Pinnock’s behaviour and Wal-Mart’s lack of response negatively affected Boucher’s health. “She said that she was stressed out. She could not eat or sleep. She had abdominal pain, constipation and bloating. She lost weight and began vomiting blood. Co-workers testified that Boucher went from a fun-loving, lively, positive leader to a defeated and broken person.”[2] On November 18, 2009, Pinnock once again berated Boucher over ten skids of product that were not unloaded. He “grabbed Boucher by the elbow in front of a group of co-workers. He told her to prove to him that she could count to ten.”[3] Boucher was so humiliated that she ran out of the store. She never returned to work. Boucher sued for unfair dismissal. At appeal, she was awarded $300,000 in damages against Wal-Mart and $110,000 against Pinnock. After her departure from the store, Boucher’s health gradually improved.
Workplace harassment—often perpetrated by supervisors on subordinates—is a pervasive issue in workplaces. Wal-Mart’s unwillingness to protect Boucher when she complained is also not uncommon. Interestingly, the hazard posed by harassment and the injury it caused to Boucher were only recognized when she sued her employer, a process entirely separate from Ontario’s OHS and workers’ compensation systems. The case demonstrates both that workplace harassment has real health consequences and that employers are often reluctant to recognize psycho-social hazards as legitimate health and safety concerns.

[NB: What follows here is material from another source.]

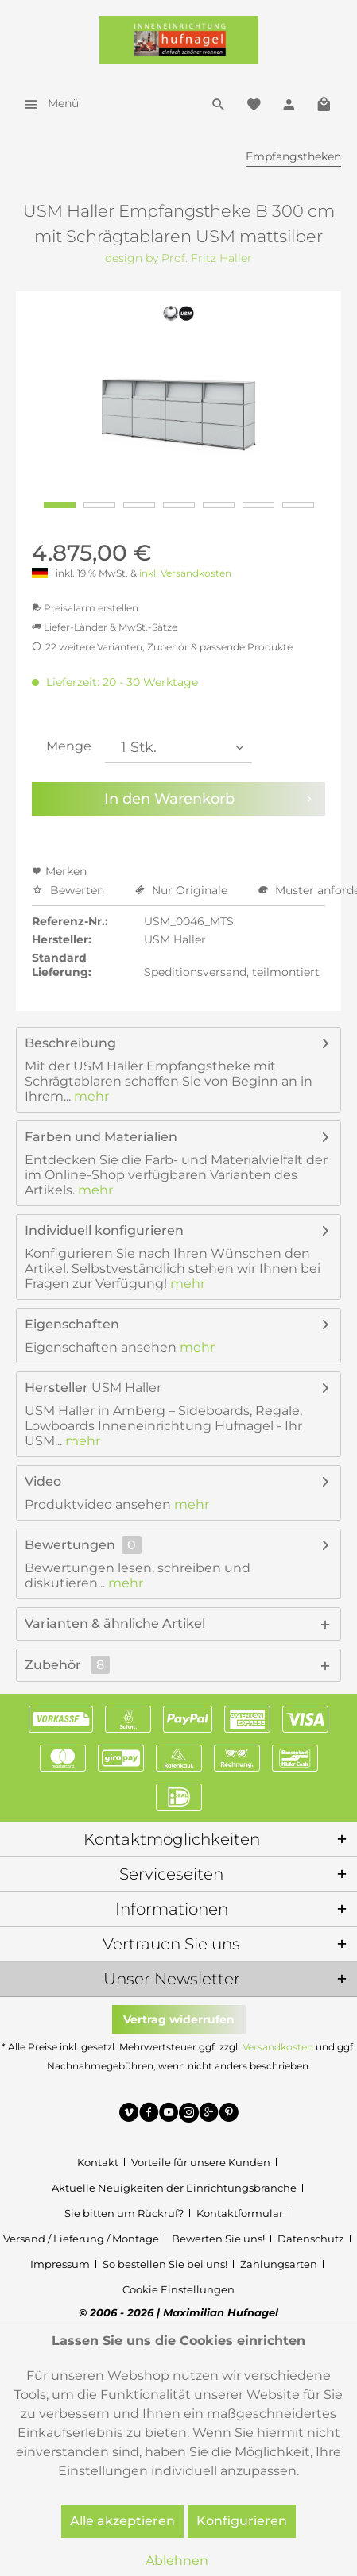  What do you see at coordinates (278, 2047) in the screenshot?
I see `Versandkosten` at bounding box center [278, 2047].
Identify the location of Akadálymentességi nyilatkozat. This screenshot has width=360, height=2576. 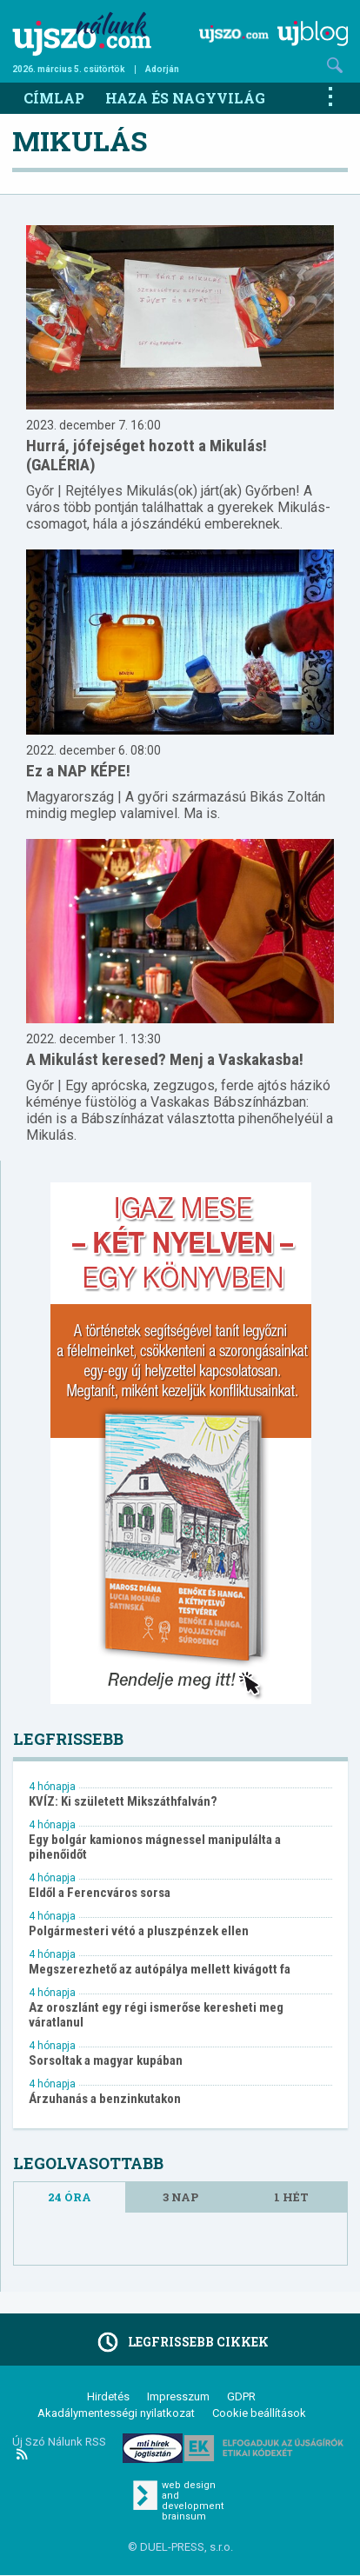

Psycho-social hazards are the social and psychological factors that negatively affect worker health and safety. Psycho-social hazards can be hard to isolate in the workplace because they reside in the dynamics of human interactions and within the internal world of an individual’s psyche. Yet it is increasingly recognized that social and psychological aspects of work have real and measurable effects on workers’ health. Harassment, bullying, and violence are examples of psycho-social hazards. Other forms include stress, fatigue, and overwork. Even the absence of social interaction, in the form of working alone, produces its own hazards. Much of the challenge is recognizing that these hazards pose real threats to workers’ health. This chapter examines the types of psycho-social hazards and discusses their impact on health and safety.
Workplace hazards potentially giving rise to injuries caused by the social environment and psychological factors in the workplace.